Yes, that headline is just an attention getter. Neither party actually intends to be racist or discriminatory but raising the minimum wage has the unintended concequence of causing primarily women and blacks to lose their jobs.
How you ask? Simple neoclassical economics of course. Raising the minimum wage increases the price for labor. Increasing the price for labor will decrease the current amount of labor employed and also increase the demand for labor. Basically, people get fired because the labor is too expensive and more people are seeking jobs now that the new minimum wage is at an attractive level.
Minimum wage polices are discriminatory because, generally, women and blacks are last hired first fired. Now before you label me as a racist, I gained this knowledge at WTAMU. As with anything I learn I do question it, but this premise seems fair given current societal norms. If anyone has any facts otherwise please post them.
The left will argue that the supply and demand curves are inelastic and a change in price will have little effect on the market. Basically this means only a few people will be fired and the greater good will have been served.
This notion is foolish. First of all, the job markets are not the same across the nation. The supply curve could be inelastic in some areas while very elastic in others and elasticity can even vary from company to company. Given this, minimum wage increases wil have little or no effects in places like San Francisco where the minimum wage is far above what anyone in the federal government wants to increase it to and other places with already low unemployment will suffer greatly depending on the amount of the increase.
Other problems with the minimum wage increases would be that it encourages outsourcing, offshoring, and replacing workers with machines. Also, raising the min wage will still have minimum wage earners beloe poverty. Consider the proposed 7.25 an hour would only gross 14.5k a year. This is a good argument for a living wage, but elasticity wouldn’t matter and mass unemployment would occur.
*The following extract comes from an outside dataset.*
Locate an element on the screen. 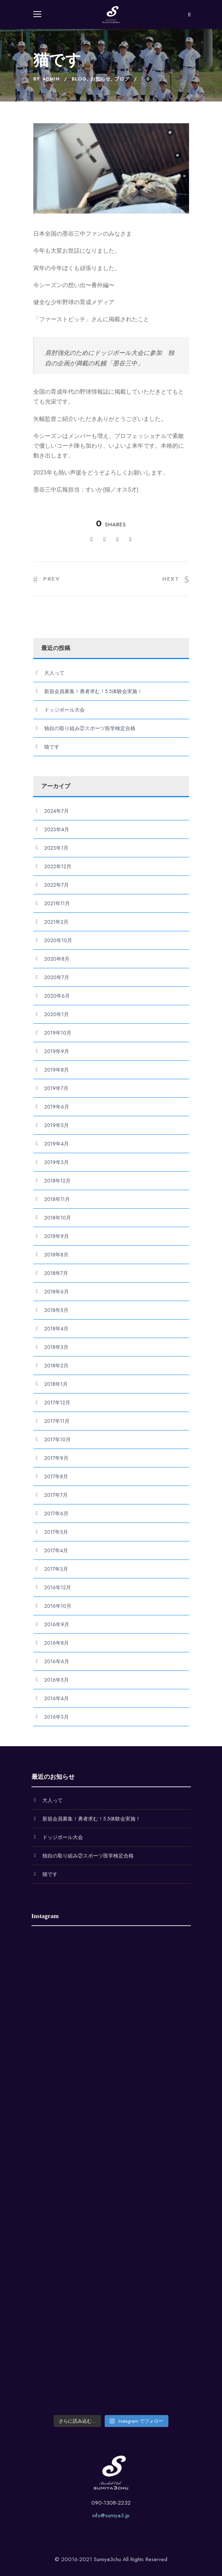 This screenshot has height=2576, width=222. 2016年5月 is located at coordinates (56, 1679).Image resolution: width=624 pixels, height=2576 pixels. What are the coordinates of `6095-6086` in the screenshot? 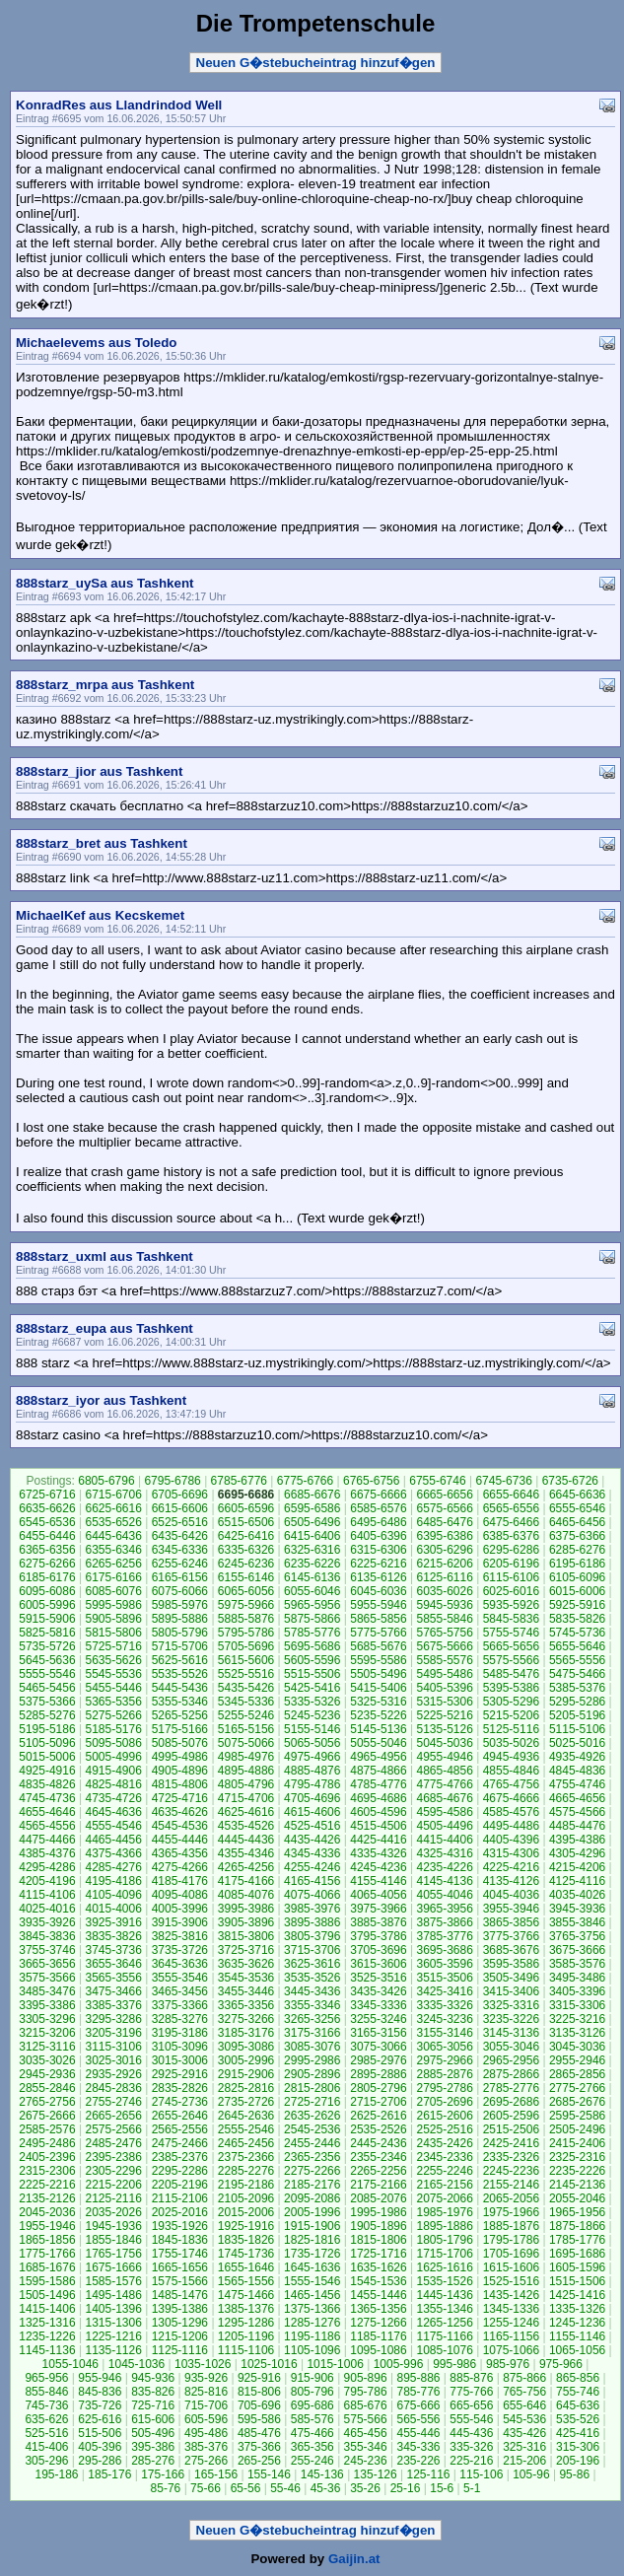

Unfortunately with situations like these we will only have to wait for time to tell to see who is right and who is wrong. I would prefer to be cautious, but with pandering rwpublicans on the house it looks like we are going to choke this stuff down and see what happens. If unemployment increases after the law is enacted, without pther controls in place, then that is proof min wage increases are a bad idea.
I am fully open to the idea that I could eat my words. America has done just fine with a minimum wage and it very well could continue to do so.
The worst part about these situations is that both party’s last interests are the people. Both sides are simply pandering for votes and are ignoring long term concequnces.
If anyone is wondering about pandering claims, note that many unions have their hourly wage tied in with the minimum wage. This means that if the min wage increases so does the union’s. Unions have considerable political power as well, primarily for democrats, which is why they are the biggest proponents for a min wage increase. What seems odd to me is why Republicans would want to pander to the unions when, chances are, there is no possible way the unions will endorse the GOP. I bet their motives have something to do with the tax cuts for corporations mixed in with the bill.
My solution is to not increase the minimum wage and let the local governments enforce their own minimum wage laws. Local governments can better manage their job markets and account for whatever elasticity that market might have as opposed to the federal minimum wage throwing everything out of whack.